Phrynidae (amblipígio, em uma pequena caverna em Muyil):
Nunca tinha visto um Amblypygi antes!! Eles são incríveis, não só pelo tamanho que alcançam mas também pela sua aparência amedrontadora. Habitam todos os trópicos, mas nas Américas só entre o Norte de Minas e o sudoeste dos EUA. Eram bastante comuns nas cavernas da península, e provavelmente substituíam os opiliões Goniosomatinae abundantes nas cavernas do Brasil. Se isso for verdade, eles devem ser detritívoros generalistas, com hábitos troglófilos a troglóbios. Apesar disso, eles são muito mais ativos e medrosos que opiliões, que nem se quisessem poderiam correr para se esconder como fazem os amblypygi.

Mayagrillus (grilo-aranha, cavernícola, em Muyil):
Esse Phalangopsidae provavelmente ocupa o nicho dos Endecous e Eidmanacris nas cavernas do Sudeste. Quis por aqui por esse dado bioespeleológico e pelo nome legal.

Emballonuridae (morcego-perro, na mesma caverna):
Eles ocorrem em todas as regiões tropicais, e esse mesmo gênero (Peropteryx) está presente nas cavernas do Alto Ribeira! Talvez eles sejam especializados em cavernas carbonáticas, porque não ocorrem em Valinhos.

Neocyclotidae (concha de caracol na floresta alagada de Muyil):
Distribuição pantropical.
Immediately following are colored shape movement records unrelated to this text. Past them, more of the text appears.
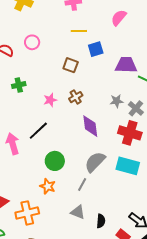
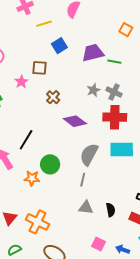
yellow line: (79, 31) -> (44, 24), moved
pink star: (50, 100) -> (21, 82), moved
purple diamond: (90, 126) -> (75, 121), turned -30
orange star: (48, 186) -> (32, 178), moved
orange cross: (27, 213) -> (38, 222), turned -35

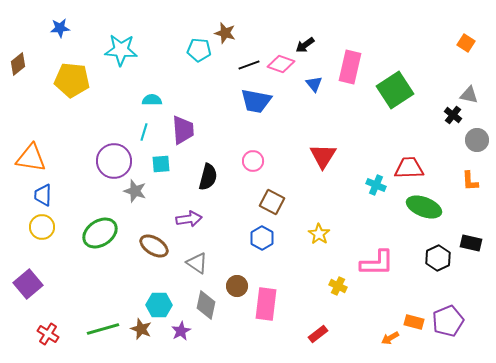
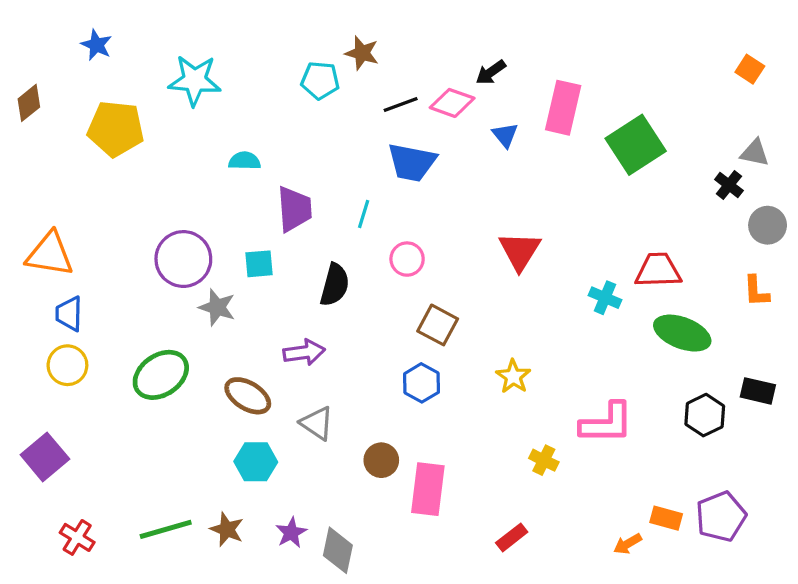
blue star: (60, 28) -> (96, 45), turned 30
cyan line: (144, 132) -> (364, 214), moved
cyan hexagon: (159, 305) -> (256, 462), moved
gray diamond: (206, 305) -> (338, 550), moved

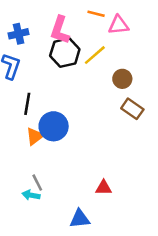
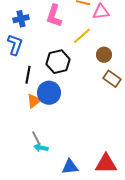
black hexagon: (65, 53) -> (58, 62), moved
red triangle: (104, 188) -> (106, 164), moved, size x1.6
cyan arrow: (31, 195) -> (41, 148), moved

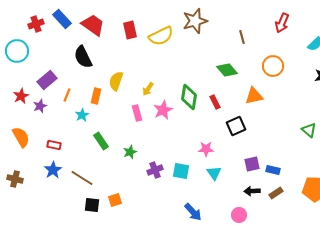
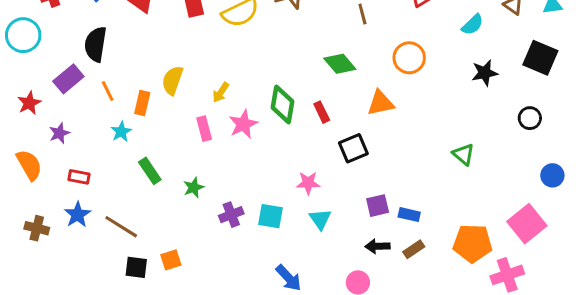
black semicircle: (83, 57) -> (96, 44), moved, turned 35
orange line: (67, 95) -> (108, 91), moved, turned -48
purple star: (40, 106) -> (59, 133), moved
brown cross: (15, 179) -> (37, 228), moved

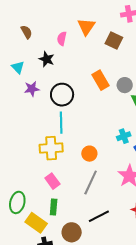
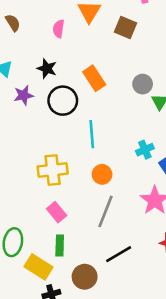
black star: (47, 59) -> (47, 69), moved
orange rectangle: (100, 80) -> (94, 78), moved
cyan line: (61, 123) -> (92, 134), moved

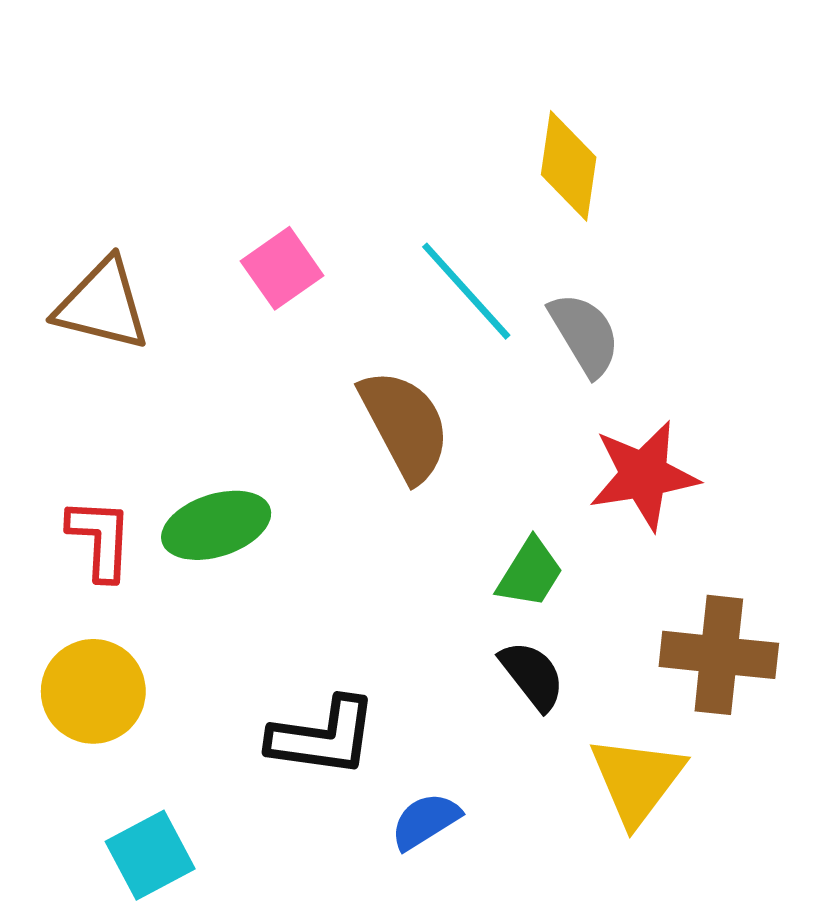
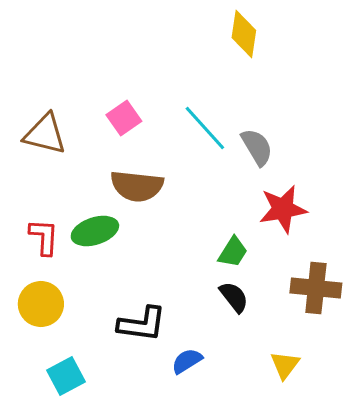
yellow diamond: (569, 166) -> (244, 34), moved
brown semicircle: (405, 425) -> (137, 186), moved, turned 124
yellow triangle: (637, 780) -> (285, 365), moved, size x0.7

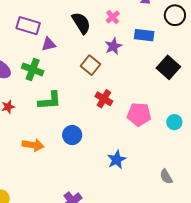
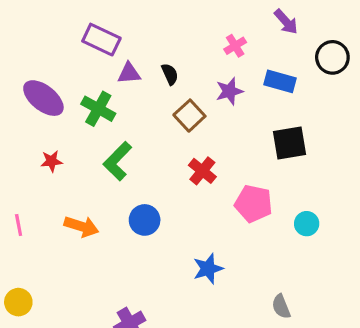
black semicircle: (81, 23) -> (170, 74), moved, size x0.6
black square: (168, 67) -> (290, 143), moved, turned 30
green L-shape: (50, 101) -> (118, 161), turned 130

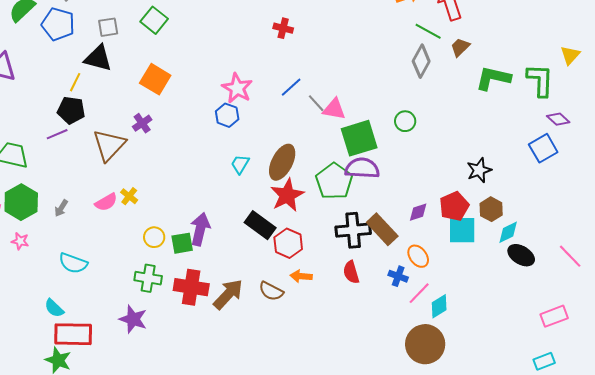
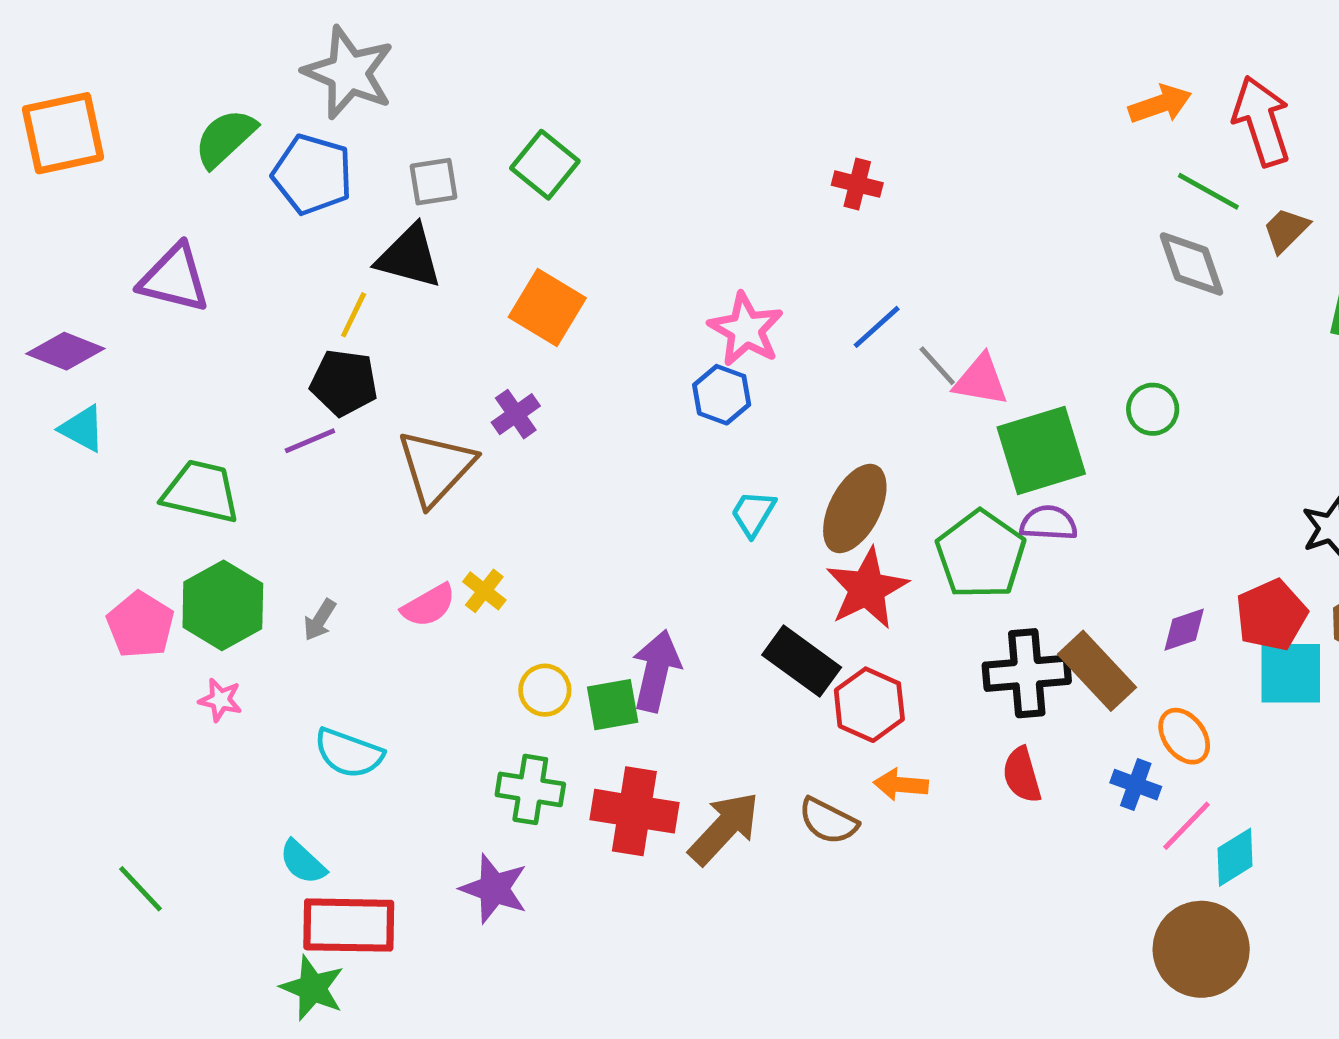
gray diamond: (421, 61) -> (1191, 264), turned -48
purple semicircle: (362, 168) -> (1049, 523), size x0.7

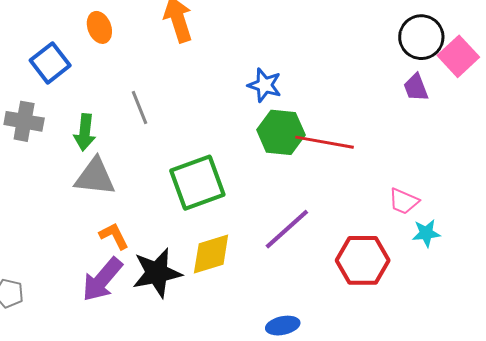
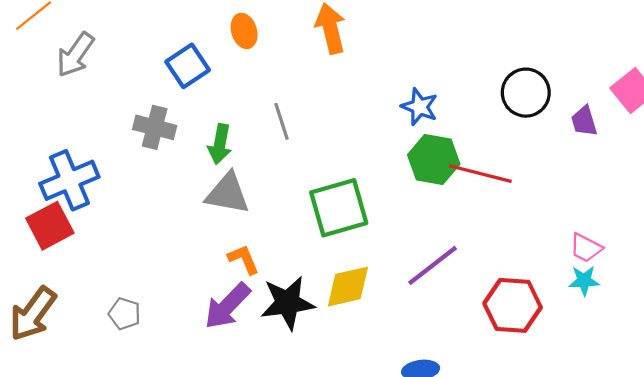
black circle: (421, 37) -> (526, 93), moved
pink trapezoid: (404, 201) -> (586, 248), moved

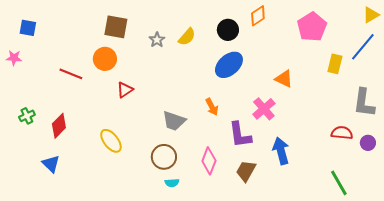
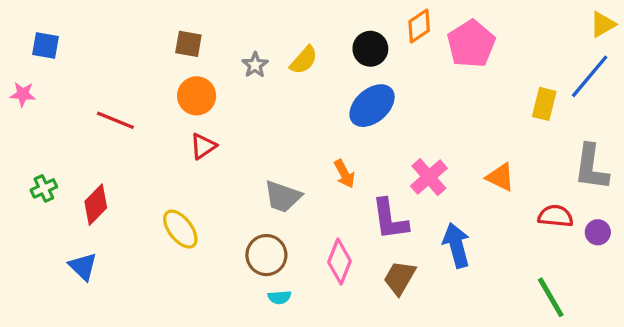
brown square: (116, 27) -> (188, 44), size x0.7
pink pentagon: (312, 27) -> (471, 44), moved
orange circle: (105, 59) -> (197, 96), moved
orange triangle: (284, 79) -> (500, 177), moved

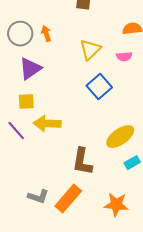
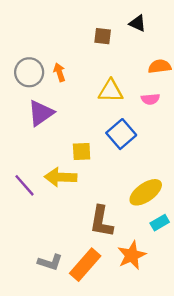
yellow triangle: (90, 50) -> (111, 91), turned 45
yellow square: (26, 102) -> (82, 152), moved
orange star: (116, 205) -> (132, 255), moved, turned -30

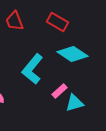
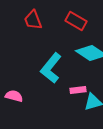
pink rectangle: (60, 91) -> (78, 90), turned 35

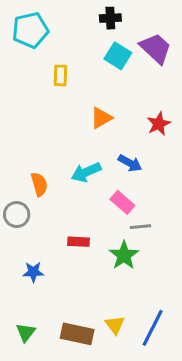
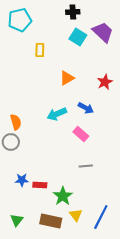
orange semicircle: (39, 184) -> (16, 122), moved
gray line: (141, 227) -> (86, 166), moved
red rectangle: (79, 242) -> (40, 185), moved
green star: (124, 255) -> (63, 196), moved

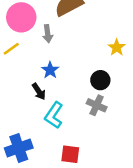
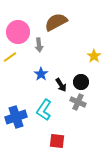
black arrow: (39, 91) -> (61, 85), moved
blue cross: (19, 148) -> (16, 117), moved

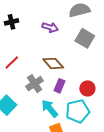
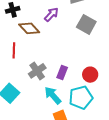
purple arrow: (50, 27) -> (51, 14), turned -63
red line: (12, 62) -> (14, 50), turned -42
brown diamond: (53, 63) -> (29, 28), moved

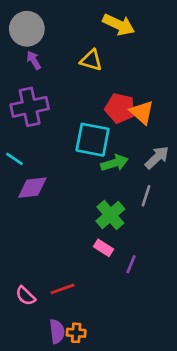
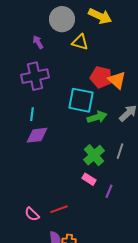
gray circle: (27, 29) -> (62, 19), moved
cyan line: (15, 159) -> (32, 114), moved, turned 64
gray line: (146, 196) -> (120, 151), moved

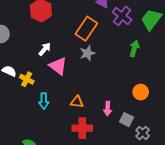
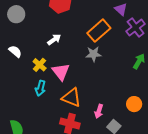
pink triangle: (58, 66) -> (61, 72), moved
yellow cross: (27, 79) -> (40, 65), moved
orange triangle: (77, 102) -> (71, 97), size x1.5

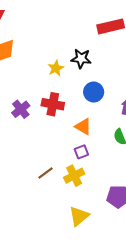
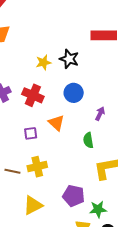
purple square: (81, 152) -> (31, 133), moved
brown line: (46, 173) -> (12, 171), moved, turned 35

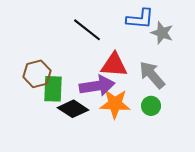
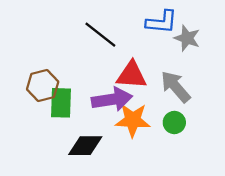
black diamond: (73, 109) -> (85, 146), moved, turned -32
Caracóis terrestres com opérculos no pé e guelras em vez de pulmões. Não entendo nada de Gastropoda então não sei dizer alguma coisa sobre seu nicho. Sua concha me chamou a atenção por ser o meio termo entre uma espiral plana e um cone.

Annulariidae (caracol no banheiro do centro de visitantes de Muyil):
Essa família é endêmica do Caribe! Suas conchas são alongadas e pequenas, me lembrando alguns Orthalicoidei do Brasil. Talvez tenham um nicho ecológico similar, mas de novo eu não sei nada de caracóis.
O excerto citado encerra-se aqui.